Immobiliensegmente, die auf Reiseverkehr angewiesen sind, werden lange brauchen, um sich zu erholen. Hotels werden vermutlich mithilfe von Technologie versuchen, Kosten zu senken und Kontakte zu minimieren. Auf Geschäftsreisende spezialisierte Ziele werden möglicherweise stärker betroffen sein als solche, die auf Freizeittouristen ausgerichtet sind. Das Augenmerk dürfte nun verstärkt auf die Präferenzen inländischer Touristen gerichtet werden. Studentenunterkünfte – bis vor kurzem noch Garantie für regelmässige Erträge – könnten für Jahre in eine Flaute geraten, weil Studierende aus dem Ausland wegbleiben und Universitäten auf Online-Vorlesungen umstellen.
Auch vor dem Wohnimmobiliensektor machen die Veränderungen nicht Halt. Da sich die Menschen daran gewöhnen, von zuhause aus zu arbeiten, brauchen sie eine professionelle Arbeitsumgebung. Dies erfordert eine neue Gestaltung mit mehr Platz und Licht. Künftig wird in Wohnungsanzeigen die Anzahl der Arbeitszimmer genauso wichtig sein wie die Anzahl der Schlafzimmer. Wohngemeinschaften wird es weiterhin geben, allein schon aus finanziellen Gründen, aber mit stärkerem Fokus auf Platz und Technologie.

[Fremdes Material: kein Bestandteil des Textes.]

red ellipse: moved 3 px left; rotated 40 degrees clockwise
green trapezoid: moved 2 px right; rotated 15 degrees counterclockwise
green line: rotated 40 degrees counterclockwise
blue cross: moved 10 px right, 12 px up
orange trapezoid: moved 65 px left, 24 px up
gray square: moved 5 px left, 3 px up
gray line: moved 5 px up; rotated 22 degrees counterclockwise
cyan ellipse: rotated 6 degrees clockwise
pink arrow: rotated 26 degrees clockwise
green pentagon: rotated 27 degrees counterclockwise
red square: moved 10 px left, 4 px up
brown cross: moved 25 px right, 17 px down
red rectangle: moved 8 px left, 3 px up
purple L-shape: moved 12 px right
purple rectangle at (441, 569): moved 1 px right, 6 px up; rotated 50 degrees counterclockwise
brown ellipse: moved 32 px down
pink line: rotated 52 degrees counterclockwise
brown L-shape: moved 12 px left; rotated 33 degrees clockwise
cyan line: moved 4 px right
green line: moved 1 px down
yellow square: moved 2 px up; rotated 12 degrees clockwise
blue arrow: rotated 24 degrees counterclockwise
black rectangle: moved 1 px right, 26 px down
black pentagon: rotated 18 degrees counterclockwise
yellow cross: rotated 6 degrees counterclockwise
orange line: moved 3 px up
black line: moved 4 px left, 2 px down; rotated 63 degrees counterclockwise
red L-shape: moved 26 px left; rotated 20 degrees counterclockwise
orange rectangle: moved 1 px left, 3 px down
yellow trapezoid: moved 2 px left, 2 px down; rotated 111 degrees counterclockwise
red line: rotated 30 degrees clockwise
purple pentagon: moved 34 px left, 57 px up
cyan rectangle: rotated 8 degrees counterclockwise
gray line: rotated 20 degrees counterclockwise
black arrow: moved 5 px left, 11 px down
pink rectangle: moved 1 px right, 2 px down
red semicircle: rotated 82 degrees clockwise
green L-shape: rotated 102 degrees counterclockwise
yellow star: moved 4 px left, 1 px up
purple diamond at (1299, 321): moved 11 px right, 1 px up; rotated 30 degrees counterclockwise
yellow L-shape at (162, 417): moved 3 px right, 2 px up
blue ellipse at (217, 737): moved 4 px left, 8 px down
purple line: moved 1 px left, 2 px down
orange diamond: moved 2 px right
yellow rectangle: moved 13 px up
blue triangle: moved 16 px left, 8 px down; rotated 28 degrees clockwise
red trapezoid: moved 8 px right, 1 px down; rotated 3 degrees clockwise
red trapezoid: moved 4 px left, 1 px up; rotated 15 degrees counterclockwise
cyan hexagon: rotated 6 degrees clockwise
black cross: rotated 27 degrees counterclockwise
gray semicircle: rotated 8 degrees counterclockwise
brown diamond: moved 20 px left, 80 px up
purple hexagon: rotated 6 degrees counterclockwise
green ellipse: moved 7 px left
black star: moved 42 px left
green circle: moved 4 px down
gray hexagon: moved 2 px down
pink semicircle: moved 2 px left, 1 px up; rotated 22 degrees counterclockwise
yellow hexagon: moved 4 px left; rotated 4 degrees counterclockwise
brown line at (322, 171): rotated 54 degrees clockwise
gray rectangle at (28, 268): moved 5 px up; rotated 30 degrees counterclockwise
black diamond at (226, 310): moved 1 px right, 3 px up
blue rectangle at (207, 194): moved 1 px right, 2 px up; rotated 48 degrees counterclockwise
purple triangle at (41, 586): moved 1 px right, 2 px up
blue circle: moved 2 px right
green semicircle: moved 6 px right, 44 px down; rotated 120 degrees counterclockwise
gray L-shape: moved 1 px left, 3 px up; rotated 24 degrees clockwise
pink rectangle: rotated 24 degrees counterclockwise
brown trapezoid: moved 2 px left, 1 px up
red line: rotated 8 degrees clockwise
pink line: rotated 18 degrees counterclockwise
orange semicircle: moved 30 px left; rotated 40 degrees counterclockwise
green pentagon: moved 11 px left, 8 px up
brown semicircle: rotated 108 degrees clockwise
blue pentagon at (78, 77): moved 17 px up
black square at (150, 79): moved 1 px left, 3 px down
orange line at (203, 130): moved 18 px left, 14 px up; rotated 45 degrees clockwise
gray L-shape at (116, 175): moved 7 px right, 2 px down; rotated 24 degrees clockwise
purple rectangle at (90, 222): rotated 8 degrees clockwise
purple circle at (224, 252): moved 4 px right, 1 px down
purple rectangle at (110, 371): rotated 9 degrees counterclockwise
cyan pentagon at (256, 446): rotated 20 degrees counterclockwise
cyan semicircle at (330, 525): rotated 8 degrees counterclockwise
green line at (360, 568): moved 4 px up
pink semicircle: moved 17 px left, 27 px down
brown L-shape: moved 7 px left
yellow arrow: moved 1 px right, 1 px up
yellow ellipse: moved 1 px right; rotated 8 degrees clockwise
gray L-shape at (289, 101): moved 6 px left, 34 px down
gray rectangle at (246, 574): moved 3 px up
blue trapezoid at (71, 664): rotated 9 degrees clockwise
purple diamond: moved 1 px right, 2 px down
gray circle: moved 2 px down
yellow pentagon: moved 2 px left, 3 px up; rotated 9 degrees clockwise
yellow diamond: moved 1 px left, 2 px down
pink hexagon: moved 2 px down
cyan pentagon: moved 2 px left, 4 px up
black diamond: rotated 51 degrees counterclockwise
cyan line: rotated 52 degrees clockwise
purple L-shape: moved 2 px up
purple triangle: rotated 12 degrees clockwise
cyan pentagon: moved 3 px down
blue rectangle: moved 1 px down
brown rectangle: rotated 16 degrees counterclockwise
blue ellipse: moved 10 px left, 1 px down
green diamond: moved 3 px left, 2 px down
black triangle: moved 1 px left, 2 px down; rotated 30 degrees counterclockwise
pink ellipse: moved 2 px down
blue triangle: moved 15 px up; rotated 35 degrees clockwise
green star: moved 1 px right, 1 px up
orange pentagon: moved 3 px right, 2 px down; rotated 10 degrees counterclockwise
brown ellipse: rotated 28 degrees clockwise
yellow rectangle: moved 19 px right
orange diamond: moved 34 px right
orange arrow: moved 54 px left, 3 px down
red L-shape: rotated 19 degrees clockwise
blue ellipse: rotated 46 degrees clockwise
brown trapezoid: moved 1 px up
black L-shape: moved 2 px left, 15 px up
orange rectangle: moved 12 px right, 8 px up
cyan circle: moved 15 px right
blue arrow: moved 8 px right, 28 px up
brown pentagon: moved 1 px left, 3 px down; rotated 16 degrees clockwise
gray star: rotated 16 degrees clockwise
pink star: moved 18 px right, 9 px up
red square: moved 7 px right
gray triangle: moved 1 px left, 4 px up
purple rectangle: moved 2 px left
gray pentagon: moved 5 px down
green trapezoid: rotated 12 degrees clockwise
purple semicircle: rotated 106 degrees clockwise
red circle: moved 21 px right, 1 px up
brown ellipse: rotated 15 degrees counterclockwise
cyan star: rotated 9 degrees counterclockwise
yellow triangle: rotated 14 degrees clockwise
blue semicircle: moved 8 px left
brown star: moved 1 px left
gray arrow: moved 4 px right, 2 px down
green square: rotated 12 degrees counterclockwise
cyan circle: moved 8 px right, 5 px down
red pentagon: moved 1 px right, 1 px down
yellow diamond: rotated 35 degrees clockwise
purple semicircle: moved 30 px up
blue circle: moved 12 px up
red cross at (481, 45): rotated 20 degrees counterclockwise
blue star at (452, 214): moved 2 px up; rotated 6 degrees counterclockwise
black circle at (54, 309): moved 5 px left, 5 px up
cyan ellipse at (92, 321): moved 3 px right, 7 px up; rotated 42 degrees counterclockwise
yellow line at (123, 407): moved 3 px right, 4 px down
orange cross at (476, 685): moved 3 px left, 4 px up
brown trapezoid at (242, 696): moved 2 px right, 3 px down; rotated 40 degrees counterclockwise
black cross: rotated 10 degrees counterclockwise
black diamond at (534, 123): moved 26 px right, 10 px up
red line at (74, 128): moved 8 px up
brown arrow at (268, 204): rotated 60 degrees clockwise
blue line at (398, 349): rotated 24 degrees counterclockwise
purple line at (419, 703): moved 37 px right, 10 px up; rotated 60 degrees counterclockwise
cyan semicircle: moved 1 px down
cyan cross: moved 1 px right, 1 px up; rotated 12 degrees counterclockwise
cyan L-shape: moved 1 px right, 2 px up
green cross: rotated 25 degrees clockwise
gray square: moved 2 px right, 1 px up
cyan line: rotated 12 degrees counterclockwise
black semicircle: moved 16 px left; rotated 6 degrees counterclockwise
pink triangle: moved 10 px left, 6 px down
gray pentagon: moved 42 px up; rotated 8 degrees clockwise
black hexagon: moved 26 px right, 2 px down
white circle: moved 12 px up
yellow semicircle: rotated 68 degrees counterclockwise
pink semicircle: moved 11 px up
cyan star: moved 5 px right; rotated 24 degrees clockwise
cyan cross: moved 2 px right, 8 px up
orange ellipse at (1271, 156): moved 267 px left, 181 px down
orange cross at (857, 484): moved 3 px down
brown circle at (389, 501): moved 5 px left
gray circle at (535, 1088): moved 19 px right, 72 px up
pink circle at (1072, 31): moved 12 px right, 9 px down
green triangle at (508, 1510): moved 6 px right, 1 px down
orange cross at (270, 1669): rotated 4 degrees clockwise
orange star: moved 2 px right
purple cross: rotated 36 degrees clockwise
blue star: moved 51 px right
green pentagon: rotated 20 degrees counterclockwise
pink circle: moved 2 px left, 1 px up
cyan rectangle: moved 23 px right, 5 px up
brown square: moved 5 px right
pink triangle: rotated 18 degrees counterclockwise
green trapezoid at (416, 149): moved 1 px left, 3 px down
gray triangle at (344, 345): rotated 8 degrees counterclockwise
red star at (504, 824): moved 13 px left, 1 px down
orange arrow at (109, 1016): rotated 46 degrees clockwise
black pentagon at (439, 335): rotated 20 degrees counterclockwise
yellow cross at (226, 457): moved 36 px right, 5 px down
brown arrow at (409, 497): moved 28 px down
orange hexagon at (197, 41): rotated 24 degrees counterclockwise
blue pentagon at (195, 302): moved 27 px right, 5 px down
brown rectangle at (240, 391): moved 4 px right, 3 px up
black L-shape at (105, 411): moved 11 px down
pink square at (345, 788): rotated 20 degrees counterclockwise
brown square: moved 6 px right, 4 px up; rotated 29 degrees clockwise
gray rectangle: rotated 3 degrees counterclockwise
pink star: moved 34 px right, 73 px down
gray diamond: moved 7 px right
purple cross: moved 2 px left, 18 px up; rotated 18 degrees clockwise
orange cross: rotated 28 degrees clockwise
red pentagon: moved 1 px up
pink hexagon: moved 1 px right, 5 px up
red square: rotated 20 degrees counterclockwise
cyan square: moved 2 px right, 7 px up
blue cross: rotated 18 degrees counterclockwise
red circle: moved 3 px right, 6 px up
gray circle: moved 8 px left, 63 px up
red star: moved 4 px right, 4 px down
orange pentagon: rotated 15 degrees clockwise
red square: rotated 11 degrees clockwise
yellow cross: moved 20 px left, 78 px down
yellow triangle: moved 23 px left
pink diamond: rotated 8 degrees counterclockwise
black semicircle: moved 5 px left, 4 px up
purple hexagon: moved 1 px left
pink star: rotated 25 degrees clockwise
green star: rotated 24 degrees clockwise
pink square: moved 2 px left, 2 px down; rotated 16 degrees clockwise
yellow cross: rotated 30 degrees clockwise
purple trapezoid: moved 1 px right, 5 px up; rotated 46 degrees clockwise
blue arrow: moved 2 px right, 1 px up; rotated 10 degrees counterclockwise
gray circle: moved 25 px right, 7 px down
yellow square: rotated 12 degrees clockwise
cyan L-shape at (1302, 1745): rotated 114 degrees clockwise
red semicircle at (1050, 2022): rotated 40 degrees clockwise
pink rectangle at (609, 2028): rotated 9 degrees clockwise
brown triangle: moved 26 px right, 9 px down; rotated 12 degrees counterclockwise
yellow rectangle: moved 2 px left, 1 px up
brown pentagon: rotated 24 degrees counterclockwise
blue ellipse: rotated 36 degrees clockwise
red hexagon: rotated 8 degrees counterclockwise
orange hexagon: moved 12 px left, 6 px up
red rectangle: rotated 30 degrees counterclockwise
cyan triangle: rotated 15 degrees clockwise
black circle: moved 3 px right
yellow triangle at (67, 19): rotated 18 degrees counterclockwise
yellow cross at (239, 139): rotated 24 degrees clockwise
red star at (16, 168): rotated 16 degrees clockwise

Suburbanes Wohnen wird weiter zunehmen. Familien mit kleinen Kindern zum Beispiel ziehen vielleicht lieber in städtische Aussenbezirke oder Pendlerstädte, vor allem, wenn sich flexibles Arbeiten etabliert und sie nicht mehr jeden Tag pendeln müssen. Gleichzeitig wird das Pendeln umweltfreundlicher, weil Arbeitnehmer zu Fuss gehen oder das Fahrrad nehmen – dadurch nimmt die Bedeutung des öffentlichen Personennahverkehrs ab. Insbesondere E-Bikes machen Ziele in Innenstädten schneller und bequemer erreichbar und somit attraktiver.
Der Luftqualität in Räumen wie auch im Freien wird eine höhere Priorität beigemessen, sowohl bei Bürgern als auch bei Behörden. Das ist ein grosses Thema, da urbane Bereiche für 70% der weltweiten Treibhausgasemissionen verantwortlich sind. In grossen Städten wie London werden die Menschen beim Hauskauf oder der Wahl eines Bürostandorts genau auf die Luftqualität in der Strasse achten.
Zu den möglichen Gewinnern der COVID-19-Krise gehören Rechenzentren, die zu den neuen Lieblingen der Investoren avanciert sind, ebenso wie medizinische Einrichtungen, Sportstätten und andere Wellness-Einrichtungen, in der Erwartung, dass die Gesellschaft mit einem stärkeren Gesundheitsbewusstsein aus dieser Pandemie hervorgehen wird. Auch kleine Last-Mile-Logistikbetriebe dürften profitieren, weil verstärkt online eingekauft wird.
Kein Sektor bleibt vor Veränderungen verschont. Da 70% aller Gebäude in Europa älter als 20 Jahre sind, kann dieser Wandel nur mit grossem Aufwand realisiert werden. Investoren müssen sich schnell an die neuen Anforderungen und Erwartungen von Gebäudenutzern anpassen und die Chance nutzen, die Städte von morgen mitzugestalten.